Dave’s overall argument is especially applicable to large, long-lived projects. Large projects aren’t like small ones that can ignore language complexity if they don’t need those features. I spent 25 years on the Photoshop team and worked with other large app and library teams. With a large team and long-lived codebase, it’s inevitable that somebody will decide almost every obscure language feature is essential to something they’re coding. It may even start out isolated to the interior of a small library but it rarely stays that way. And unlike with the standard library, app developers at large companies routinely have to debug into arbitrary company-owned libraries.

Over time, a large project and its libraries accumulate uses of esoteric language features. In the larger scheme of things, only a tiny percentage of them were truly necessary to achieve a significant difference in the performance of the overall system, but it’s organizationally impossible to prevent the accumulation. The end result is that all the engineers on the project have to learn the esoteric features because they’ll have to debug and/or develop in those modules.
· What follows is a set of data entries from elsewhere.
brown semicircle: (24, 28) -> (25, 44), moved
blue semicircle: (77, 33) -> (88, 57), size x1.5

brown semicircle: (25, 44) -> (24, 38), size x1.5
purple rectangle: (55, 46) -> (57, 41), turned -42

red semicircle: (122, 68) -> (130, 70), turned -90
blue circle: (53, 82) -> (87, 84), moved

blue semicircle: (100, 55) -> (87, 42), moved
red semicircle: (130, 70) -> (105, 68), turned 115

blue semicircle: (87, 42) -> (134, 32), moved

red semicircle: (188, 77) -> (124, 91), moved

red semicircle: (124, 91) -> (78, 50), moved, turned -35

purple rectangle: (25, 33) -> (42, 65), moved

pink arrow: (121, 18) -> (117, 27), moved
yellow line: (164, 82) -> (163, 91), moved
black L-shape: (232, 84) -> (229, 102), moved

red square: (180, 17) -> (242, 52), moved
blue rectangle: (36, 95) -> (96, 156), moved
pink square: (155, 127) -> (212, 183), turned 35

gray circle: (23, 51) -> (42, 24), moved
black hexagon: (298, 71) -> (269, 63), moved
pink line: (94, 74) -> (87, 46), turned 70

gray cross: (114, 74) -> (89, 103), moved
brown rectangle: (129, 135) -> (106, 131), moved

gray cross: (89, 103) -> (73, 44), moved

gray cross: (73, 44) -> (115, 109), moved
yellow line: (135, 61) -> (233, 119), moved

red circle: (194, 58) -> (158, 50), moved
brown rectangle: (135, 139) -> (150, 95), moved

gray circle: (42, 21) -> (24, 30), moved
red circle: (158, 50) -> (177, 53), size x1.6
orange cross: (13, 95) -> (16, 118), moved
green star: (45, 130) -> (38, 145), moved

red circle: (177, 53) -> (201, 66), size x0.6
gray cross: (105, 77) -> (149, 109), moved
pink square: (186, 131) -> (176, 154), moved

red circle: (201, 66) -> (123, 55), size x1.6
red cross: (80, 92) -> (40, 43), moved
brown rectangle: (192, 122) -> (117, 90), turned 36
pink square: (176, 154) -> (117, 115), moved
As each update to C++ came out, we tried to educate developers about “new features you shouldn’t use but you’ll have to know about” and “new features you should only use after consultation with a senior engineer” - an ever-growing mental overhead. Swift is heading down the same path.

In my current life as a retired hobby developer, Swift’s progressive disclosure works well. If I were concerned about Swift’s usefulness in developing large systems, I’d be pushing hard in the direction Dave is advocating - of shifting the balance between “we can prove it’s sometimes useful so include it” and “we have to prove its usefulness is worth the costs it imposes on the people who don’t need it but will have to learn about it”.

Is there a playground for Hylo?

The best relevant resource is probably the subscript section of the language tour for now, but you can check out an experimental version of Hylo in compiler explorer.

There's one wrinkle here, and that's something like:

var first: Optional<Borrowing<T>> {
  // ... 
}
var first: Optional<Inout<T>> {
  mutating get {
    // ...
  }
}

How do we do this with first class borrows? Do we add a facility to create a non-copyable stable safe pointer to a value, then yield an Optional of that?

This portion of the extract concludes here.